▶ Supplied data:

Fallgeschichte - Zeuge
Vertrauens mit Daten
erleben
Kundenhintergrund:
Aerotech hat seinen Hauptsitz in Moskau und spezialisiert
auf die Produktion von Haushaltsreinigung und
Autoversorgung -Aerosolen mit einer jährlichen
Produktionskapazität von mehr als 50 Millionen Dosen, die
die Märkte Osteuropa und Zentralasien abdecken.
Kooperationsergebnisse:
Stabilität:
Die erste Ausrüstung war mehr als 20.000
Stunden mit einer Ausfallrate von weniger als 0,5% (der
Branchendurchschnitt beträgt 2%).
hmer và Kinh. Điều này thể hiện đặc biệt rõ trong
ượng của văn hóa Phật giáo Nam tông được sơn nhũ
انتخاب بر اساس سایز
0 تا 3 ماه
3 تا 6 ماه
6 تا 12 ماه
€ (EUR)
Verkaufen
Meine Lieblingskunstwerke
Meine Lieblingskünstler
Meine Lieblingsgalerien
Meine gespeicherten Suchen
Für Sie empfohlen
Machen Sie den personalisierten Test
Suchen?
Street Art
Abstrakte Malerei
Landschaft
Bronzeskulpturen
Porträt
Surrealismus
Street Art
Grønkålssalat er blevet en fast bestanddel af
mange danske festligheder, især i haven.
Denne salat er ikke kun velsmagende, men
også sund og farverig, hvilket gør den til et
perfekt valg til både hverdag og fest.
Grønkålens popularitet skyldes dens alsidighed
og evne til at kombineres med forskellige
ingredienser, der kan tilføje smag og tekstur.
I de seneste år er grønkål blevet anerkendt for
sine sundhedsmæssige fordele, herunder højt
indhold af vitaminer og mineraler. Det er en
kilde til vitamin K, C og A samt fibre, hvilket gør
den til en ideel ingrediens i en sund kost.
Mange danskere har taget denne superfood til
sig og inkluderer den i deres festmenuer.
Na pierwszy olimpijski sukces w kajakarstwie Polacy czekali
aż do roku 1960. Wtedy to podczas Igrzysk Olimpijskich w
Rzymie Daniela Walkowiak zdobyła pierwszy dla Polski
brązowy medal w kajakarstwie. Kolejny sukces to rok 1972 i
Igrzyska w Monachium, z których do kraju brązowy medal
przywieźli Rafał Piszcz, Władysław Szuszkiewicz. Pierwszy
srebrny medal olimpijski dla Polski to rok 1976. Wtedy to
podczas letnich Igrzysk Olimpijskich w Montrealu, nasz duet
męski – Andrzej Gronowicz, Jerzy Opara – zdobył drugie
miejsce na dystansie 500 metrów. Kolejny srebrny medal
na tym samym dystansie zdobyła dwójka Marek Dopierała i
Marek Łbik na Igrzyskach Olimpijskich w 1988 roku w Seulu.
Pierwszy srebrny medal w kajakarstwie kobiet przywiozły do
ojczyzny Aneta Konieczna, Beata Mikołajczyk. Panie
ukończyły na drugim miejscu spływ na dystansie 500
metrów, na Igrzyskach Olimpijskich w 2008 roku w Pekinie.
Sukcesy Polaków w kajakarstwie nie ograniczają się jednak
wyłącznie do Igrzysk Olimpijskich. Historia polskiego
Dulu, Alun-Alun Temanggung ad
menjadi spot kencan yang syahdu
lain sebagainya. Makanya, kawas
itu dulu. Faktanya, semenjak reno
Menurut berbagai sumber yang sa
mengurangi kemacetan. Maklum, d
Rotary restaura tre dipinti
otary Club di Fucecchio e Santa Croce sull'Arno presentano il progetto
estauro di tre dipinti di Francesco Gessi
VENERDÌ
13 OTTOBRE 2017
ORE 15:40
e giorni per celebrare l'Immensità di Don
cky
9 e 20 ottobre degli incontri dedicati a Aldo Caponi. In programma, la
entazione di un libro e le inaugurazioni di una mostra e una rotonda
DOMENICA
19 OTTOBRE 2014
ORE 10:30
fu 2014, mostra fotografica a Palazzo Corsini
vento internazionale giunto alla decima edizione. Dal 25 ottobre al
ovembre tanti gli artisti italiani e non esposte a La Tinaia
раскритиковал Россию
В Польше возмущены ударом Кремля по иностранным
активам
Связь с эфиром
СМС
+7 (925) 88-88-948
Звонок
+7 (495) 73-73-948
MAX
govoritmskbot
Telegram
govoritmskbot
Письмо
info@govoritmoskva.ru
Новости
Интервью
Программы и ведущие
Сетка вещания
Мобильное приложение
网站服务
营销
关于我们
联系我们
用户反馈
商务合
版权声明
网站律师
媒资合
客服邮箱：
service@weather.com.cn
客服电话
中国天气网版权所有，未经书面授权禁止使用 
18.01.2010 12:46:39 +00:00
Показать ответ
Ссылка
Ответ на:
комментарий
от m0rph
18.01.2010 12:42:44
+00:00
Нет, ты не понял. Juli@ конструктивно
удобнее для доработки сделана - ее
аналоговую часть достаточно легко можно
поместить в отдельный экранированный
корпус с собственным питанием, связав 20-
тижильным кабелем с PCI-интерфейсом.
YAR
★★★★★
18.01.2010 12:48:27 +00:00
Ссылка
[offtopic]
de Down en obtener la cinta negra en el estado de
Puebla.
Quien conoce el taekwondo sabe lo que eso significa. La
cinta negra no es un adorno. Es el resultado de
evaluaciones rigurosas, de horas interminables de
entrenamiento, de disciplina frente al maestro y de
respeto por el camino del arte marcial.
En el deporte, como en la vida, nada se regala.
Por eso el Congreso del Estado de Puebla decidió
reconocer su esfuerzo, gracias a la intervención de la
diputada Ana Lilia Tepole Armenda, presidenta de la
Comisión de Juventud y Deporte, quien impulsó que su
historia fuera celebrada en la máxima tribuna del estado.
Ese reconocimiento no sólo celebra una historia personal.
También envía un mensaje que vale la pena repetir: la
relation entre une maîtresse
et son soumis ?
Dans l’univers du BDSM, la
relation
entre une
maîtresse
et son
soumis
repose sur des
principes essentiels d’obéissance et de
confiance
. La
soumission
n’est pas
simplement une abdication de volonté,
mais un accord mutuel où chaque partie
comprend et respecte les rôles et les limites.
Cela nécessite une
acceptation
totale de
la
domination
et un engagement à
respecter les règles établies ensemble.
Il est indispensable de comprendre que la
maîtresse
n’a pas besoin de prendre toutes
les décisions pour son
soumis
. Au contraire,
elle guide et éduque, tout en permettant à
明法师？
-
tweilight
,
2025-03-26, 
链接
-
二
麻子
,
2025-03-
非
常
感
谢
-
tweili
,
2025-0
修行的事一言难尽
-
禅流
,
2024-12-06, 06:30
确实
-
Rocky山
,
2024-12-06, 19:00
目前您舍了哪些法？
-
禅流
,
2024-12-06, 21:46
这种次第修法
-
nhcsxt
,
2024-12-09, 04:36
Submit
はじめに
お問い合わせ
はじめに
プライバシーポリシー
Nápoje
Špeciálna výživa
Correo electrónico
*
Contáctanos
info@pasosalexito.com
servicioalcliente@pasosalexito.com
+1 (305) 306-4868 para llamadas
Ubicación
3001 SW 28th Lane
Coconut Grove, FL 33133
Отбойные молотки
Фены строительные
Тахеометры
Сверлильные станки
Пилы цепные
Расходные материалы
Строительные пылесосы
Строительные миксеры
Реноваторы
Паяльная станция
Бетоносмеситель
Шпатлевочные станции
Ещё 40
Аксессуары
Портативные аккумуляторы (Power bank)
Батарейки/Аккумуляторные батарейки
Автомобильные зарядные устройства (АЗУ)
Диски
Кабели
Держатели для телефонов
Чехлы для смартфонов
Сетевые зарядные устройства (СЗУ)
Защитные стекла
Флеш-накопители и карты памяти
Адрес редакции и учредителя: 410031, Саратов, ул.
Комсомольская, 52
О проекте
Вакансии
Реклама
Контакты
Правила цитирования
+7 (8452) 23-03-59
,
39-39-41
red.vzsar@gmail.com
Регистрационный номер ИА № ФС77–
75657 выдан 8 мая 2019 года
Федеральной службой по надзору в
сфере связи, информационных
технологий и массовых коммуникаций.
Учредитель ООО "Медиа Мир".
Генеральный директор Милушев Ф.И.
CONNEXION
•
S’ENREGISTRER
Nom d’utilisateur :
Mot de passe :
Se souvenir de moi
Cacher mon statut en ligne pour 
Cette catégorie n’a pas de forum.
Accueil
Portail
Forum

▶ Problem description: From the entries above, restate word for word the lines from the line containing "podczas letnich Igrzysk" to the line containing "na tym samym", both ends included, and nothing more.

▶ Response for this exercise:
podczas letnich Igrzysk Olimpijskich w Montrealu, nasz duet
męski – Andrzej Gronowicz, Jerzy Opara – zdobył drugie
miejsce na dystansie 500 metrów. Kolejny srebrny medal
na tym samym dystansie zdobyła dwójka Marek Dopierała i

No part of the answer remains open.